Eppure oggi è del tutto evidente che qualcosa non funzioni nell’applicazione dei livelli essenziali di assistenza, i Lep in sanità, gli unici già determinati sulla base della riforma del Titolo V del 2001 e disattesi da una regione su tre. Su questo aspetto, Calderoli avanza una proposta: «I Lea sono dei livelli essenziali che vengono applicati solo a posteriori, io invece voglio applicarli anche prima ed utilizzare quei livelli essenziali anche per il riparto del Fondo sanitario nazionale, usandoli veramente come verifica, con premialità e punizioni nel caso non vengano applicati». Secondo il Ministro, perciò, dovrebbe cambiare anche il metodo di riparto del Fondo sanitario nazionale: «Il riparto che c'è oggi - dichiara a Presadiretta - è un po’ grossolano, basato più sul sistema capitario e poche variabili. Possiamo aggiungere ulteriori variabili sulla base dei Lea, ma a condizione che se uno riceve i soldi poi deve spenderli per la sanità e non per recuperare dei voti».

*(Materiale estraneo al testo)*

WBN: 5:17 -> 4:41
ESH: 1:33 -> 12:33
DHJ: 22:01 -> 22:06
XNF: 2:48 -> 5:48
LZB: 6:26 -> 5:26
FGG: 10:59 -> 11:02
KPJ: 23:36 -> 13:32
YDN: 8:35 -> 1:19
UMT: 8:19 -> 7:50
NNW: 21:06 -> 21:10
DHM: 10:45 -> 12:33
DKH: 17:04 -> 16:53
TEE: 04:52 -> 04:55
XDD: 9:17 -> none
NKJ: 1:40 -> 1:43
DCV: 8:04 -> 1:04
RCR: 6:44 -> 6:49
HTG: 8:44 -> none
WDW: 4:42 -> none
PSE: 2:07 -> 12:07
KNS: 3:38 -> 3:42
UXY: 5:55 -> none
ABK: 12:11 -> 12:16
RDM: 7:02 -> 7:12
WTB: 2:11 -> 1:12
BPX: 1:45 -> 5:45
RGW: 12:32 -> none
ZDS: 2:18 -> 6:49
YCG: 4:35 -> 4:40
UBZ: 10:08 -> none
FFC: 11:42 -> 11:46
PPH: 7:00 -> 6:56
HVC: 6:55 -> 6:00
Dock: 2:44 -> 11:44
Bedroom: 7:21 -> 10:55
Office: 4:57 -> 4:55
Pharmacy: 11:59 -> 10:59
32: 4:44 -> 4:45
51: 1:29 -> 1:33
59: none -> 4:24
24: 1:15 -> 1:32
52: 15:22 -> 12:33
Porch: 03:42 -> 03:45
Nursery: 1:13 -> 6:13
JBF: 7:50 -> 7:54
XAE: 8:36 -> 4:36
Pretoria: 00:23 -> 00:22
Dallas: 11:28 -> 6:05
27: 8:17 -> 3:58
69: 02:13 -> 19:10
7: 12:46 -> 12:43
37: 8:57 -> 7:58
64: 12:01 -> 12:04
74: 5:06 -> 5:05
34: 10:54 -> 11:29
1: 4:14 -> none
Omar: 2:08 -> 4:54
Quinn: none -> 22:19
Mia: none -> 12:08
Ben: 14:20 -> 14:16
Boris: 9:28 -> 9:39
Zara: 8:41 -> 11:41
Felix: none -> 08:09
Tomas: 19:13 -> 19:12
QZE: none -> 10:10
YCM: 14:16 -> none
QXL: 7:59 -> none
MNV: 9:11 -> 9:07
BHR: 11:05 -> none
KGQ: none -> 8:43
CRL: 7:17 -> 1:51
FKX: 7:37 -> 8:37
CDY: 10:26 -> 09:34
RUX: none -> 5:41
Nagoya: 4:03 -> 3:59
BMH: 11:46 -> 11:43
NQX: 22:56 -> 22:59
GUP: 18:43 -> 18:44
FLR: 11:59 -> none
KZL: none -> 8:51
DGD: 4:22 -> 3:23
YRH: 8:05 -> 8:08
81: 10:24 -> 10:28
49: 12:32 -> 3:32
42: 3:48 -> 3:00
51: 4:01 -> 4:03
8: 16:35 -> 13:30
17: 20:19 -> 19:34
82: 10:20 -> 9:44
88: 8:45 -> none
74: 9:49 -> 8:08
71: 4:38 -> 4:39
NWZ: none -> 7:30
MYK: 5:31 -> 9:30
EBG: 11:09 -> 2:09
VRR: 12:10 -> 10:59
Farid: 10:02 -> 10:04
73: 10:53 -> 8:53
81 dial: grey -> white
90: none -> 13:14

La Svimez chiede da tempo che cambi il metodo di riparto del Fondo sanitario nazionale incrementando, ad esempio, il valore dell'indicatore della deprivazione economica e sociale, perché laddove c'è più povertà ci si ammala di più e c'è bisogno di una maggiore spesa sanitaria. Luca Bianchi, direttore della Svimez, sottolinea che «questo indicatore adesso vale appena il 2 per cento del fondo complessivo. Se noi lo portassimo intorno al 10-12 per cento avremmo una ripartizione della spesa sanitaria più equa e maggiormente in grado di ridurre i divari di cittadinanza tra nord e sud».

Il ministro ha quindi ragione a chiedere una correzione, ma dimentica di dire che ciò implicherebbe un aumento del finanziamento al Sud. «In ogni caso - fa notare Pallante - Calderoli ci dà una notizia, perché sinora tutti avevano sempre escluso che il regionalismo differenziato avrebbe avuto un impatto sul finanziamento della sanità». Intanto, il prossimo 12 novembre la Corte Costituzionale ha fissato l’udienza sui ricorsi per incostituzionalità della legge Calderoli. L’autonomia differenziata, che per ora resta una legge di procedura estremamente complicata da attuare, è quindi una partita ancora tutta da giocare.